In order to help students be successful, she said, it was important to be flexible.
“One of the resources that we shared in our trainings over the summer was this document that mapped out different kinds of learning activities along bandwidth requirements,” she said. “It really encouraged me to think about making sure that most of the activities I do are low bandwidth. Because we have a lot of students who don’t have great access for one reason or another, and I want them to feel like they can complete the class.”
Understanding that students are struggling with disruptions—from jobs and family to having to drive to a Starbucks in order to get internet access—helped Alan Chu, assistant professor in Psychology and chair of the Sport, Exercise, and Performance Psychology masters program, to consider equity when designing his class.
“I think the equity is a big piece that we’ve been talking about because not everyone has the same access at home,” he said. “Back in the spring when everything got moved online, some of my students told me that they had to drive to a parking lot next to a Starbucks just get the WiFi to do their homework.

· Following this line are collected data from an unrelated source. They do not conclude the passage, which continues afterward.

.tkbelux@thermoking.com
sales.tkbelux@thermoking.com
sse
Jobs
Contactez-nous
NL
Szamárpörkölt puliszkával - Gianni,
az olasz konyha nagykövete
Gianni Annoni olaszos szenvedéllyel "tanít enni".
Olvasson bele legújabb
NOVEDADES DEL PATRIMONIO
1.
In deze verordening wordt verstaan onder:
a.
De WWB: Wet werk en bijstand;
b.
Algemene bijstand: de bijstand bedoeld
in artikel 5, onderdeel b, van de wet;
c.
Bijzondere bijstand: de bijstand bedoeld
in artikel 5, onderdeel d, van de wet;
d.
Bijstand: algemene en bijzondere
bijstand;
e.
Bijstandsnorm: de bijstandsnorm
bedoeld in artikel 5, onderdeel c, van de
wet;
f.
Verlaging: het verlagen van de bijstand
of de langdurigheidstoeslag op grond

And I heard about some other students having to use their cell phone to write a whole paper. So, I did quite a bit of thinking and planning, to lay out some of the ways I could make my class more equitable.”
Chu also attended several conferences to learn more about using what he already knows about psychology to help his students.

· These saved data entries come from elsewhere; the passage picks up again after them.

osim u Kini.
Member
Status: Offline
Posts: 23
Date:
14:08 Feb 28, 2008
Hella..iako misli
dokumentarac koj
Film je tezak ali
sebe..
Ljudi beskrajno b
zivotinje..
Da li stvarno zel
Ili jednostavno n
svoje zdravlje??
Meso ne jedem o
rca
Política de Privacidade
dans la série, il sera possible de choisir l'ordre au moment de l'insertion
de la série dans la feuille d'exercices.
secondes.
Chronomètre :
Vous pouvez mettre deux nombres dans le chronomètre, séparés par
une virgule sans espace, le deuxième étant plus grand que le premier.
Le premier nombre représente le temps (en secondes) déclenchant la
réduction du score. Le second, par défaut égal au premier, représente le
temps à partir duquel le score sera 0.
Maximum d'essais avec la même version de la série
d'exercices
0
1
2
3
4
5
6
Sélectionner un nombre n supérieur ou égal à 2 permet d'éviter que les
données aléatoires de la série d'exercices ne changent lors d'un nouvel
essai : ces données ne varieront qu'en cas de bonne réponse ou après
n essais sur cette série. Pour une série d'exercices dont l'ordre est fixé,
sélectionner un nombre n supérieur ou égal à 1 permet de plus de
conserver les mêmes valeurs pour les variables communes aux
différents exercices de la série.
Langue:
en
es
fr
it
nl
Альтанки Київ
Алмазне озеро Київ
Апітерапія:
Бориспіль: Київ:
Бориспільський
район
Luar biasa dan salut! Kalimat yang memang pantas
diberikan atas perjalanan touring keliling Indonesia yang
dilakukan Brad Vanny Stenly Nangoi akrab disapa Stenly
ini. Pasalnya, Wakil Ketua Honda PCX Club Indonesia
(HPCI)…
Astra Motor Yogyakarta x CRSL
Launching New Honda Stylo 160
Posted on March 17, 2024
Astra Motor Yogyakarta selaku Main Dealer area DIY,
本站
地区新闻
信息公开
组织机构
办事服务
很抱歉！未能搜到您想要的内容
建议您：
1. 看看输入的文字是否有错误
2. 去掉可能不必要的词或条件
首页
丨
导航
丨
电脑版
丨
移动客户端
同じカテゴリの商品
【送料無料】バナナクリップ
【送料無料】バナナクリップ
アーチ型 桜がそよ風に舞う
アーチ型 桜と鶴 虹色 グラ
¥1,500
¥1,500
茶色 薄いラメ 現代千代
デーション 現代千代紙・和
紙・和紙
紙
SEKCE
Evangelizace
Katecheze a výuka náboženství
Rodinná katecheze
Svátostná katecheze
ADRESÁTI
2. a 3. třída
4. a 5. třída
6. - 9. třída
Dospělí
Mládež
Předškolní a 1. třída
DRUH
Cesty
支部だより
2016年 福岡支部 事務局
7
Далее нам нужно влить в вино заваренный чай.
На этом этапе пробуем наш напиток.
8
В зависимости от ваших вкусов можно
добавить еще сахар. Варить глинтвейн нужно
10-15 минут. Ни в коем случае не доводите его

“In the spring, I was including some of the positive psychology concepts into my classes,” he said. “In the discussions before class begins, I will ask them to list three things that they are thankful for before we go into the detail about the chapter discussions. And the students said it was great for them to be able to connect with other students in a way that is not about the course, but about life in general… some of them said it was helpful for them to be more positive in that and in other life challenges that they were experiencing.”
The advanced training also covered how to make information accessible for students by captioning videos, or making videos of classes that students could access on their own time frame. Instructors also worked on adapting how students can complete their assignments in order to not create more barriers to success.
And while the changes to the courses designed over the summer may be applicable to life during the pandemic, Boswell said she sees the changes to a more student-centered approach to learning to be something more permanent.
“When instructors put together their classes, they were also thinking about the positionality of their students. They are thinking about deadlines and whether or not they actually make sense in
the context,” Boswell said. “Are deadlines absolutely necessary, or are they kind of creating a barrier for students who might not be able to meet a deadline, for example, because their Internet isn’t working that day… or they have to share a computer with their siblings, and they didn’t get to choose who wins in those sorts of things. I think that a lot of that kind of thinking—about how the world structures your class—will definitely have long-term implications.”